# Carter Stablizer



## CreekWoodworker

Thanks for the review. I just got into making bandsaw boxes and may need to check this stabilizer out.


----------



## RvK

oh so THATS what it does lol. Cool thanks for the review


----------



## richgreer

Thank you for the review. My bandsaw (18" Jet) serves two purposes; it is a very good for resaw with a 3/4" blade and I use it for more intricate operations with a 1/4" blade. I believe I can get a 3/16" blade but that is probably the narrowest possible. Clearly, I cannot use the carter stabilizer with a 3/4" blade for resawing. Can you comment on the effort required to switch from a normal setup for resawing and using the carter stabilizer with a narrow blade?


----------



## blackcherry

Hey richgreer, The set up is really easy, first remove the upper guide bearing and replace with the retro fit Carter Stablizer. Next's locate the lower guide bearing below the table and set them back as far away from the blade…all the way back and lock either with the allen wrench or thumb screw which ever one that on your saw. The lower guide bearing are not used with the Stablizer. Next place the saw blade of choice no larger than 1/4" and set it up and tension it so that it ready to cut. Next you will have to center the bearing so the blade fit in the grove on the Stablizer. Take a look at the first pic above just to the right of the blade you will see a allen wrench fitting loose this up and place the wheel so it will line up with the blade. This will be the only time this step will be done and tighten it up. One more step…loosen the Stablizer and push it forward so the blade moves forward 1/8" and tighten, locking the blade in the groove.
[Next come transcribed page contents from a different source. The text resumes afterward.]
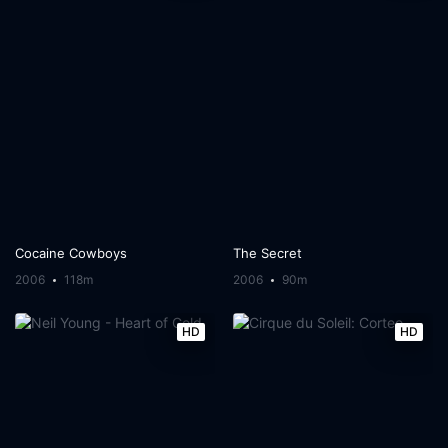
Cocaine Cowboys
The Secret
2006
118m
2006
90m
HD
HD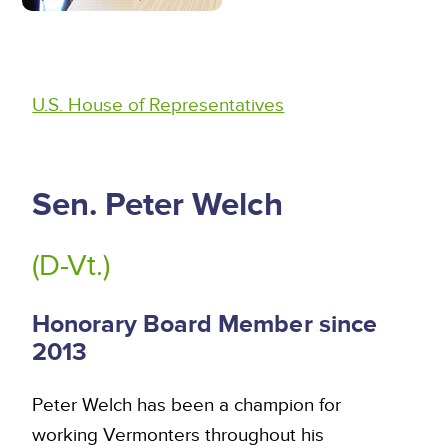
U.S. House of Representatives
Sen. Peter Welch
(D-Vt.)
Honorary Board Member since
2013
Peter Welch has been a champion for
working Vermonters throughout his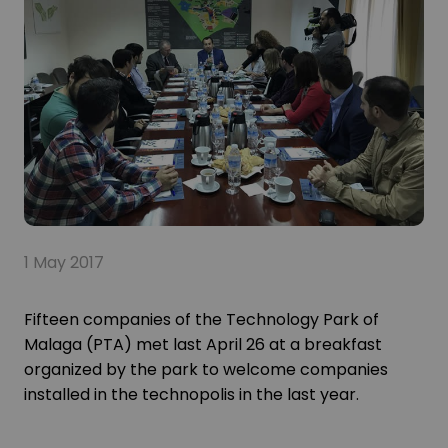
1 May 2017
Fifteen companies of the Technology Park of
Malaga (PTA) met last April 26 at a breakfast
organized by the park to welcome companies
installed in the technopolis in the last year.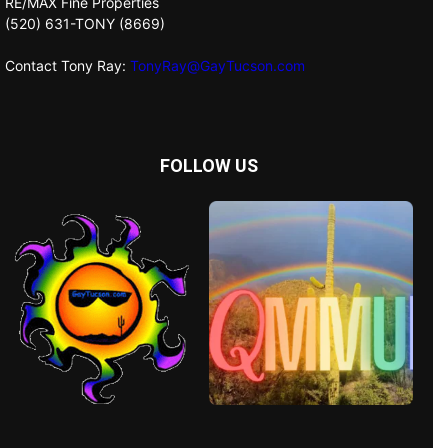
RE/MAX Fine Properties
(520) 631-TONY (8669)
Contact Tony Ray:
TonyRay@GayTucson.com
FOLLOW US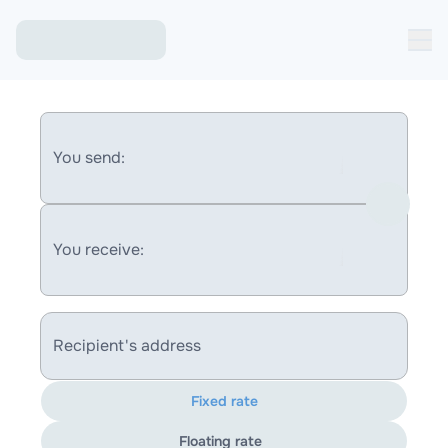
You send:
You receive:
Recipient's address
Fixed rate
Floating rate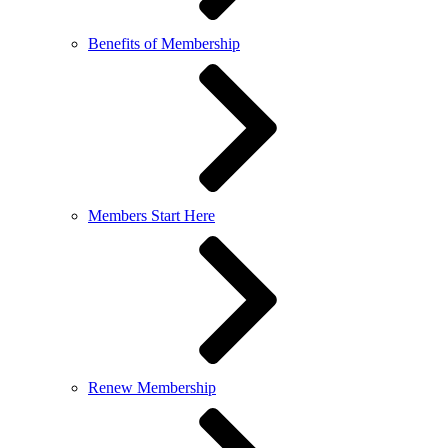
Benefits of Membership
Members Start Here
Renew Membership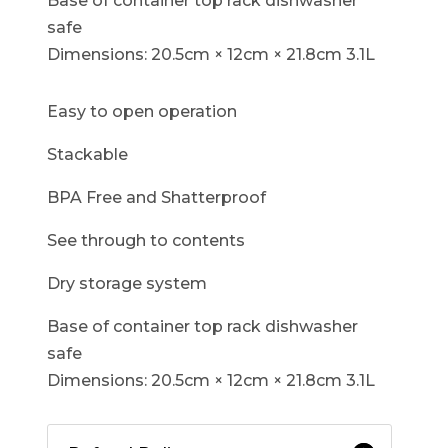
Base of container top rack dishwasher
safe
Dimensions: 20.5cm × 12cm × 21.8cm 3.1L
Easy to open operation
Stackable
BPA Free and Shatterproof
See through to contents
Dry storage system
Base of container top rack dishwasher
safe
Dimensions: 20.5cm × 12cm × 21.8cm 3.1L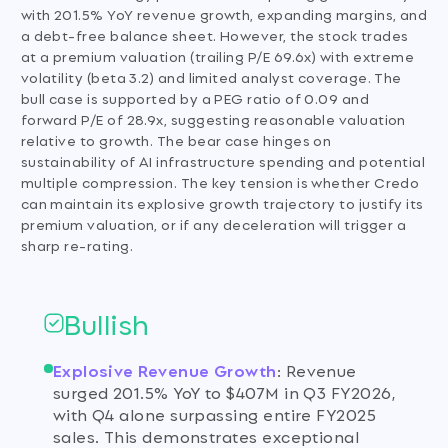
with 201.5% YoY revenue growth, expanding margins, and
a debt-free balance sheet. However, the stock trades
at a premium valuation (trailing P/E 69.6x) with extreme
volatility (beta 3.2) and limited analyst coverage. The
bull case is supported by a PEG ratio of 0.09 and
forward P/E of 28.9x, suggesting reasonable valuation
relative to growth. The bear case hinges on
sustainability of AI infrastructure spending and potential
multiple compression. The key tension is whether Credo
can maintain its explosive growth trajectory to justify its
premium valuation, or if any deceleration will trigger a
sharp re-rating.
Bullish
Explosive Revenue Growth
:
Revenue
surged 201.5% YoY to $407M in Q3 FY2026,
with Q4 alone surpassing entire FY2025
sales. This demonstrates exceptional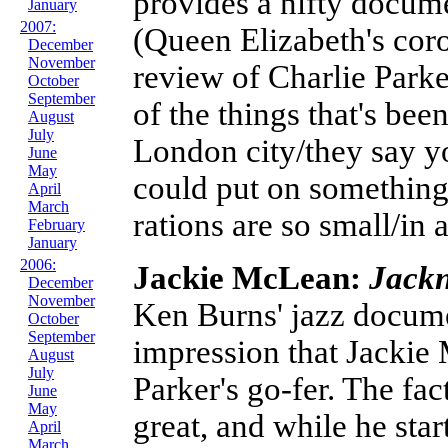
provides a nifty docum
January
2007:
(Queen Elizabeth's cor
December
November
review of Charlie Parke
October
September
of the things that's bee
August
July
London city/they say y
June
May
could put on something
April
March
rations are so small/in 
February
January
2006:
Jackie McLean:
Jackn
December
November
Ken Burns' jazz docume
October
September
impression that Jackie 
August
July
Parker's go-fer. The fac
June
May
great, and while he start
April
March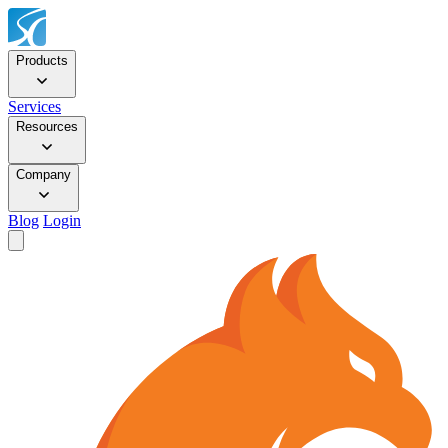
Products
Services
Resources
Company
Blog
Login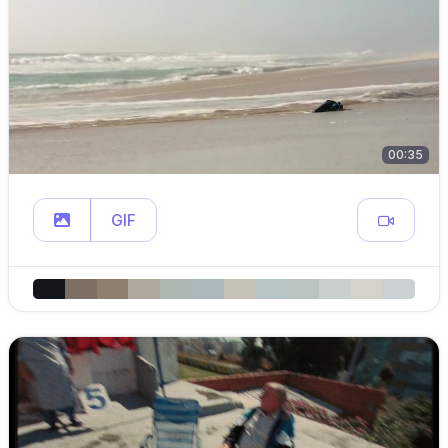
00:35
GIF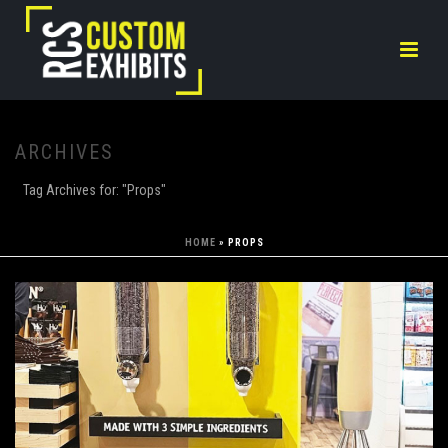
ARCHIVES
Tag Archives for: "Props"
HOME
»
PROPS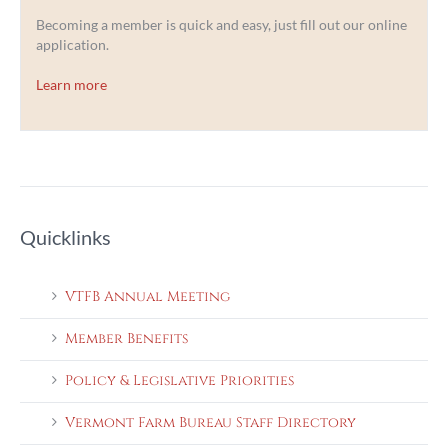
Becoming a member is quick and easy, just fill out our online
application.
Learn more
Quicklinks
VTFB Annual Meeting
Member Benefits
Policy & Legislative Priorities
Vermont Farm Bureau Staff Directory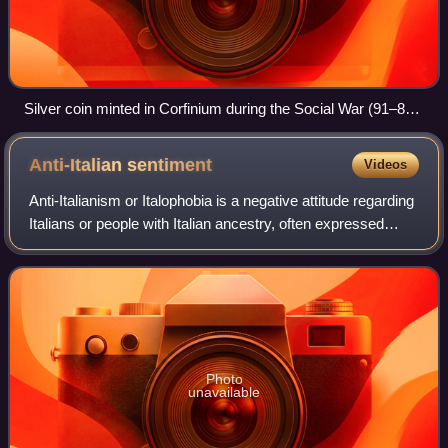
Silver coin minted in Corfinium during the Social War (91–87
BC), displaying the inscription ITALIA on the verge of the
personification of Italy, represented as a goddess with laurel
Anti-Italian
sentiment
Videos
wreath
Anti-Italianism or Italophobia is a negative attitude regarding
Italians or people with Italian ancestry, often expressed
through the use of prejudice, discrimination or stereotypes.
Often stemming fr
Photo
unavailable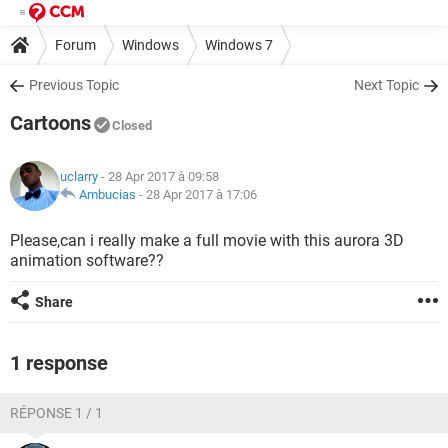
Forum
Windows
Windows 7
Previous Topic
Next Topic
Cartoons
Closed
uclarry
- 28 Apr 2017 à 09:58
Ambucias
-
28 Apr 2017 à 17:06
Please,can i really make a full movie with this aurora 3D
animation software??
Share
1 response
RÉPONSE 1 / 1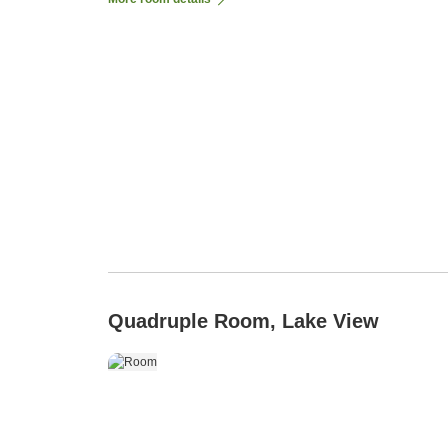
Quadruple Room, Lake View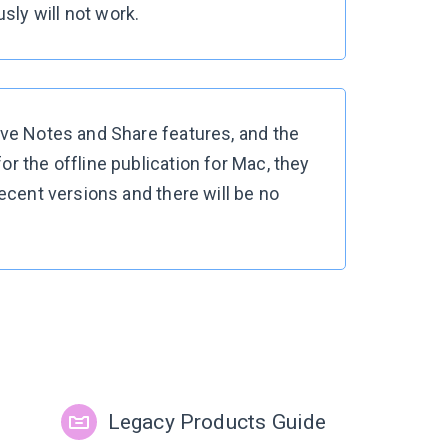
ly will not work.
ave Notes and Share features, and the
r the offline publication for Mac, they
recent versions and there will be no
Legacy Products Guide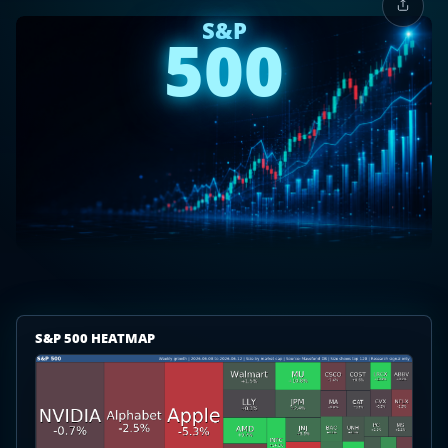
S&P
500
S&P
S&P 500 HEATMAP
500
weekly:
#SPY
+0.6%
|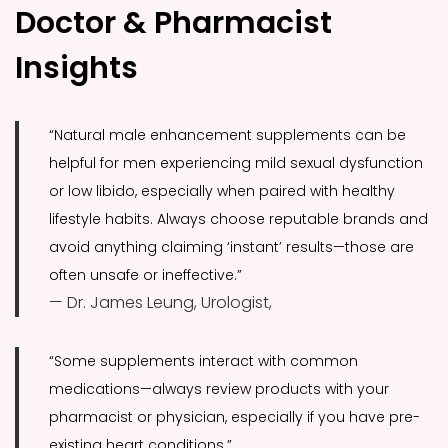
Doctor & Pharmacist
Insights
“Natural male enhancement supplements can be
helpful for men experiencing mild sexual dysfunction
or low libido, especially when paired with healthy
lifestyle habits. Always choose reputable brands and
avoid anything claiming ‘instant’ results—those are
often unsafe or ineffective.”
— Dr. James Leung, Urologist,
“Some supplements interact with common
medications—always review products with your
pharmacist or physician, especially if you have pre-
existing heart conditions.”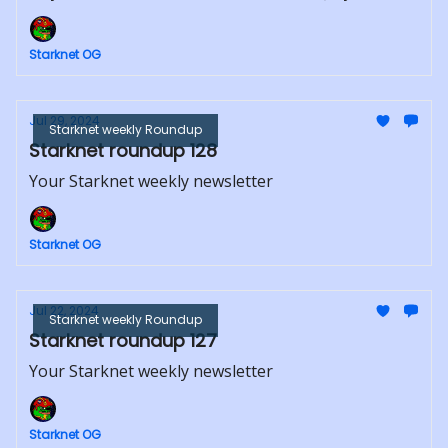
Starknet OG
Jul 29, 2024
Starknet weekly Roundup
Starknet roundup 128
Your Starknet weekly newsletter
Starknet OG
Jul 22, 2024
Starknet weekly Roundup
Starknet roundup 127
Your Starknet weekly newsletter
Starknet OG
And now your ready to cut. Check the Carter web site and there a video demo of the hole setup. www.carterstablizer.com Also you can find the right fit stablizer for you saw…thanks for viewing …Blkcherry


----------



## GaryCN

I have it my review http://lumberjocks.com/reviews/615
for my setup I totally removed the lover guide


----------



## reggiek

Thanks for the review…and reviews (GaryCN). I've had one sitting on the shelf by my bandsaw (got it from a guy that sold his bandsaw and the purchaser didnt want the additional stabilizer (thought it was the same as the installed ones). When I was looking for a scroller or sabre saw - my friend offered the Carter - I din't know that much about the Carter so Instead I got a sabre saw and used that. Now I will have to give the Carter a try when I make my next bandsaw box. I will have to get a thinner blade then the current woodslicer I have on it now though.


----------



## blackcherry

You can but really no need to since the lower guide are lock of contact. Per instructor/inventor/ Carter Demo


----------



## araldite

Very cool. I'm going to have to look into this more.


----------



## a1Jim

thanks good review and tip


----------



## ratchet

Thanks for the review. I've been considering this purchase lately.
The photo you posted showed a nice gentle curve through what appears to be be softer wood (pine or soft maple possibly) . IMHO, almost any decent bandsaw (that's setup properly) can make that cut. Do you have any experience/pics cutting a really tight curve in thick hardwood using the stabilizer? 
Again thanks for taking the time to do this review.


----------



## blackcherry

Helllo ratchet,what appears to be is not soft , bird eye maple, and purple heart, cherry and ash were the box that were recently posted. I also used some soft curly. I think of gluing up some rosewood and bird eye for the nexts go around and I will post some pic's. Stay turn and we will put the stablizer through its worth…thanks for viewing…Blkcherry


----------



## richgreer

As a follow up - - I find the idea of installing the Carter Stabilizer to do intricate and then removing it and reinstalling my conventional guides for resawing to be too much hassle. I switch from intricate work to resawing and back often. Therefore, I have brought my Shopsmith bandsaw out of retirement. It is set up with a Carter stabilizer and my 18" Jet is now used exclusively as a resaw machine. As an FYI, for smaller stuff, the Shopsmith bandsaw is a pretty good tool.


----------



## patron

i just got the carter full set up ( not the stabilizer ) ,
for my mini-max s-45 18" band saw ,
it is like night and day ,
all my cuts are perfect !

when i finish cleaning the shop ,
i will re-saw some rosewood ,
i expect it will be a joy !


----------



## blackcherry

I would love to have two band saw for this reason, it take me roughly 5 min. from resaw to stabilizer and a little longer the other way due to realignment of the guides. I do try and plan ahead to have all re-sawing done before hand and then istallthe stabilizer. Just a note I recently purchase a brand new stabilizer on ebay for only 19.00, I payed 57 dollars at Woodcraft for the one I previously bought. It sure dose pay off to surf for bargains.


----------